- [INPUT RECORDS]:
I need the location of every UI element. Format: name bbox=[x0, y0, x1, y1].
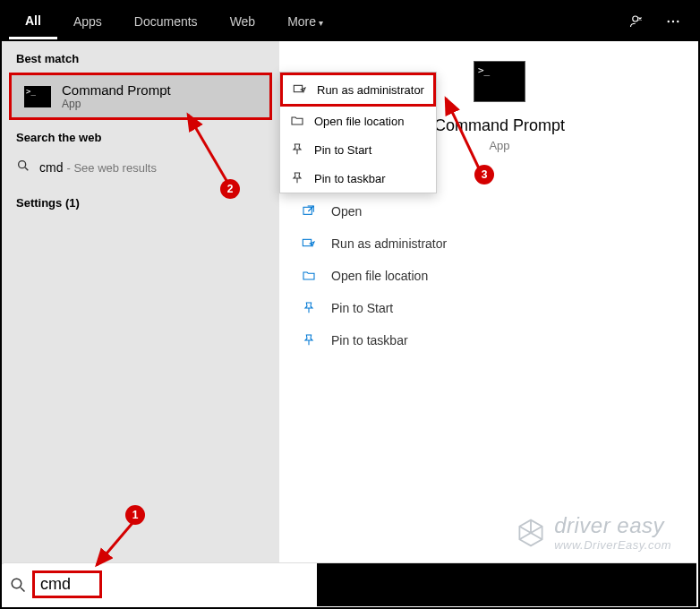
action-pin-start-label: Pin to Start bbox=[331, 301, 393, 315]
actions-list: Open Run as administrator Open file loca… bbox=[301, 195, 698, 356]
best-match-text: Command Prompt App bbox=[62, 82, 171, 110]
annotation-arrow-3 bbox=[439, 88, 492, 177]
context-pin-taskbar[interactable]: Pin to taskbar bbox=[280, 164, 436, 193]
watermark-url: www.DriverEasy.com bbox=[554, 538, 671, 552]
web-query-text: cmd bbox=[39, 160, 63, 175]
watermark-brand: driver easy bbox=[554, 513, 664, 537]
svg-line-17 bbox=[21, 588, 25, 592]
svg-rect-7 bbox=[303, 239, 311, 245]
svg-rect-6 bbox=[303, 207, 312, 214]
svg-line-15 bbox=[97, 523, 132, 565]
context-menu: Run as administrator Open file location … bbox=[279, 72, 437, 193]
svg-point-1 bbox=[668, 21, 670, 22]
svg-line-5 bbox=[25, 167, 28, 170]
svg-line-13 bbox=[188, 115, 228, 184]
action-open-location[interactable]: Open file location bbox=[301, 260, 698, 292]
action-open-location-label: Open file location bbox=[331, 269, 428, 283]
svg-rect-10 bbox=[294, 85, 302, 91]
context-pin-taskbar-label: Pin to taskbar bbox=[314, 172, 386, 185]
annotation-arrow-1 bbox=[88, 516, 150, 579]
web-query-hint: - See web results bbox=[66, 161, 156, 175]
watermark-cube-icon bbox=[515, 517, 547, 549]
tab-apps[interactable]: Apps bbox=[57, 5, 118, 38]
action-pin-taskbar-label: Pin to taskbar bbox=[331, 333, 408, 347]
action-pin-start[interactable]: Pin to Start bbox=[301, 292, 698, 324]
best-match-subtitle: App bbox=[62, 98, 171, 110]
svg-point-16 bbox=[12, 579, 21, 588]
search-tabs: All Apps Documents Web More bbox=[2, 2, 698, 41]
svg-point-3 bbox=[677, 21, 679, 22]
tab-web[interactable]: Web bbox=[214, 5, 272, 38]
taskbar-search-icon[interactable] bbox=[4, 577, 32, 593]
context-open-location[interactable]: Open file location bbox=[280, 107, 436, 135]
more-options-icon[interactable] bbox=[655, 13, 691, 30]
action-open-label: Open bbox=[331, 204, 362, 219]
svg-line-14 bbox=[446, 99, 479, 168]
command-prompt-icon bbox=[24, 86, 51, 107]
best-match-label: Best match bbox=[2, 41, 279, 73]
feedback-icon[interactable] bbox=[619, 13, 655, 30]
svg-point-4 bbox=[19, 161, 26, 168]
action-open[interactable]: Open bbox=[301, 195, 698, 227]
annotation-1-badge: 1 bbox=[125, 505, 145, 525]
svg-point-0 bbox=[633, 16, 638, 21]
context-pin-start-label: Pin to Start bbox=[314, 143, 371, 157]
context-run-admin[interactable]: Run as administrator bbox=[280, 73, 436, 107]
best-match-title: Command Prompt bbox=[62, 82, 171, 98]
tab-more[interactable]: More bbox=[271, 5, 339, 38]
context-open-location-label: Open file location bbox=[314, 115, 404, 128]
tab-all[interactable]: All bbox=[9, 4, 57, 39]
action-run-admin-label: Run as administrator bbox=[331, 236, 447, 251]
annotation-3-badge: 3 bbox=[474, 165, 494, 184]
action-pin-taskbar[interactable]: Pin to taskbar bbox=[301, 324, 698, 356]
context-run-admin-label: Run as administrator bbox=[317, 83, 424, 97]
search-icon bbox=[16, 159, 30, 176]
context-pin-start[interactable]: Pin to Start bbox=[280, 135, 436, 164]
annotation-2-badge: 2 bbox=[220, 179, 240, 199]
svg-point-2 bbox=[672, 21, 674, 22]
tab-documents[interactable]: Documents bbox=[118, 5, 214, 38]
action-run-admin[interactable]: Run as administrator bbox=[301, 227, 698, 260]
taskbar-black-area bbox=[317, 563, 696, 606]
watermark: driver easy www.DriverEasy.com bbox=[515, 513, 671, 552]
taskbar-search-input[interactable] bbox=[40, 575, 94, 594]
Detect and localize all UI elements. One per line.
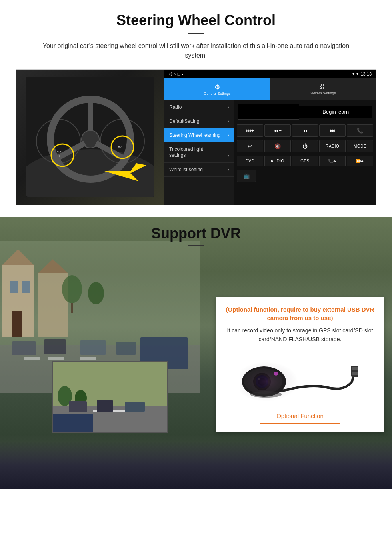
svg-rect-33	[116, 342, 136, 355]
menu-item-steering-learning[interactable]: Steering Wheel learning ›	[164, 128, 234, 142]
svg-rect-44	[125, 402, 145, 412]
ctrl-buttons-row1: ⏮+ ⏮− ⏮ ⏭ 📞	[234, 123, 376, 138]
svg-rect-47	[352, 367, 358, 370]
svg-point-57	[240, 362, 298, 402]
optional-function-button[interactable]: Optional Function	[260, 408, 340, 424]
dvr-camera-svg	[240, 350, 360, 402]
ctrl-buttons-row2: ↩ 🔇 ⏻ RADIO MODE	[234, 138, 376, 154]
dvr-optional-text: (Optional function, require to buy exter…	[225, 305, 375, 322]
menu-tricoloured-label: Tricoloured light	[169, 146, 203, 152]
svg-text:≡☆: ≡☆	[118, 145, 123, 149]
nav-home-icon: ○	[173, 72, 176, 76]
menu-whitelist-label: Whitelist setting	[169, 167, 203, 172]
dvr-title-area: Support DVR	[0, 217, 392, 246]
settings-icon: ⚙	[214, 83, 220, 91]
menu-item-radio[interactable]: Radio ›	[164, 100, 234, 114]
svg-rect-48	[352, 372, 358, 375]
dvr-camera-image	[240, 350, 360, 402]
dvr-background: Support DVR	[0, 217, 392, 489]
menu-radio-label: Radio	[169, 104, 182, 110]
title-divider	[188, 33, 204, 34]
svg-rect-20	[12, 311, 22, 337]
dvr-divider	[188, 245, 204, 246]
svg-text:↑: ↑	[58, 154, 60, 158]
menu-item-whitelist[interactable]: Whitelist setting ›	[164, 163, 234, 177]
ctrl-row4: 📺	[234, 168, 376, 184]
begin-learn-row: Begin learn	[234, 100, 376, 123]
steering-demo-container: + − ↑ ≡☆ ◁ ○ □ ▪ ▾ ▾ 13:13	[16, 69, 376, 205]
wifi-icon: ▾	[356, 71, 359, 76]
svg-rect-28	[48, 357, 64, 360]
android-panel: ◁ ○ □ ▪ ▾ ▾ 13:13 ⚙ General Settings ⛓ S…	[164, 70, 376, 205]
begin-learn-empty-box	[238, 104, 299, 120]
menu-right-panel: Begin learn ⏮+ ⏮− ⏮ ⏭ 📞 ↩ 🔇 ⏻	[234, 100, 376, 205]
ctrl-audio[interactable]: AUDIO	[264, 156, 291, 166]
steering-wheel-svg: + − ↑ ≡☆	[26, 77, 154, 197]
android-statusbar: ◁ ○ □ ▪ ▾ ▾ 13:13	[164, 70, 376, 78]
ctrl-vol-up[interactable]: ⏮+	[237, 124, 263, 137]
menu-steering-label: Steering Wheel learning	[169, 132, 220, 138]
dvr-screen-preview	[52, 361, 168, 433]
dvr-preview-svg	[53, 362, 168, 433]
svg-rect-43	[97, 400, 113, 412]
nav-recent-icon: □	[178, 72, 180, 76]
svg-rect-32	[80, 340, 106, 355]
begin-learn-button[interactable]: Begin learn	[299, 106, 373, 118]
svg-text:+ −: + −	[57, 150, 62, 153]
svg-point-1	[26, 149, 154, 197]
ctrl-mode[interactable]: MODE	[347, 140, 373, 152]
svg-rect-30	[12, 341, 36, 355]
menu-radio-arrow: ›	[228, 104, 229, 110]
android-content: Radio › DefaultSetting › Steering Wheel …	[164, 100, 376, 205]
steering-subtitle: Your original car’s steering wheel contr…	[32, 41, 360, 60]
ctrl-extra[interactable]: 📺	[237, 170, 256, 182]
ctrl-back[interactable]: ↩	[237, 140, 263, 152]
menu-item-tricoloured[interactable]: Tricoloured light settings ›	[164, 142, 234, 163]
menu-tricoloured-arrow: ›	[228, 153, 229, 158]
svg-rect-19	[22, 281, 30, 293]
signal-icon: ▾	[352, 71, 355, 76]
nav-menu-icon: ▪	[182, 72, 183, 76]
svg-rect-29	[80, 357, 96, 360]
steering-title: Steering Wheel Control	[16, 12, 376, 29]
dash-overlay	[0, 441, 392, 489]
svg-rect-31	[44, 339, 66, 354]
ctrl-prev-next[interactable]: ⏪⏭	[347, 156, 373, 166]
dvr-section: Support DVR	[0, 205, 392, 489]
menu-default-label: DefaultSetting	[169, 118, 199, 124]
tab-system-label: System Settings	[310, 91, 336, 95]
steering-photo: + − ↑ ≡☆	[16, 70, 164, 205]
menu-steering-arrow: ›	[228, 132, 229, 138]
tab-system-settings[interactable]: ⛓ System Settings	[270, 78, 376, 100]
steering-section: Steering Wheel Control Your original car…	[0, 0, 392, 205]
ctrl-buttons-row3: DVD AUDIO GPS 📞⏮ ⏪⏭	[234, 154, 376, 168]
svg-point-23	[62, 275, 82, 303]
status-time: 13:13	[360, 72, 372, 76]
ctrl-dvd[interactable]: DVD	[237, 156, 263, 166]
ctrl-gps[interactable]: GPS	[292, 156, 318, 166]
ctrl-next[interactable]: ⏭	[319, 124, 346, 137]
menu-default-arrow: ›	[228, 118, 229, 124]
tab-general-label: General Settings	[204, 92, 230, 96]
menu-whitelist-arrow: ›	[228, 167, 229, 172]
ctrl-mute[interactable]: 🔇	[264, 140, 291, 152]
system-icon: ⛓	[320, 83, 326, 90]
svg-rect-24	[71, 303, 73, 313]
android-tabs: ⚙ General Settings ⛓ System Settings	[164, 78, 376, 100]
ctrl-radio[interactable]: RADIO	[319, 140, 346, 152]
tab-general-settings[interactable]: ⚙ General Settings	[164, 78, 270, 100]
svg-rect-42	[69, 401, 87, 412]
svg-rect-45	[53, 414, 93, 433]
svg-rect-38	[113, 410, 125, 412]
ctrl-vol-down[interactable]: ⏮−	[264, 124, 291, 137]
menu-item-defaultsetting[interactable]: DefaultSetting ›	[164, 114, 234, 128]
dvr-title: Support DVR	[0, 225, 392, 242]
ctrl-phone[interactable]: 📞	[347, 124, 373, 137]
ctrl-power[interactable]: ⏻	[292, 140, 318, 152]
ctrl-prev[interactable]: ⏮	[292, 124, 318, 137]
svg-point-25	[88, 282, 104, 304]
dvr-desc-text: It can record video only to storage in G…	[225, 326, 375, 344]
ctrl-phone-prev[interactable]: 📞⏮	[319, 156, 346, 166]
menu-list: Radio › DefaultSetting › Steering Wheel …	[164, 100, 234, 205]
menu-tricoloured-sublabel: settings	[169, 152, 186, 158]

- [WORK ITEM]:
Which lines of the material contain the string "android"? List each of them.

- [PROBLEM SOLUTION]:
android-panel: ◁ ○ □ ▪ ▾ ▾ 13:13 ⚙ General Settings ⛓ S…	[164, 70, 376, 205]
android-statusbar: ◁ ○ □ ▪ ▾ ▾ 13:13	[164, 70, 376, 78]
android-content: Radio › DefaultSetting › Steering Wheel …	[164, 100, 376, 205]
android-tabs: ⚙ General Settings ⛓ System Settings	[164, 78, 376, 100]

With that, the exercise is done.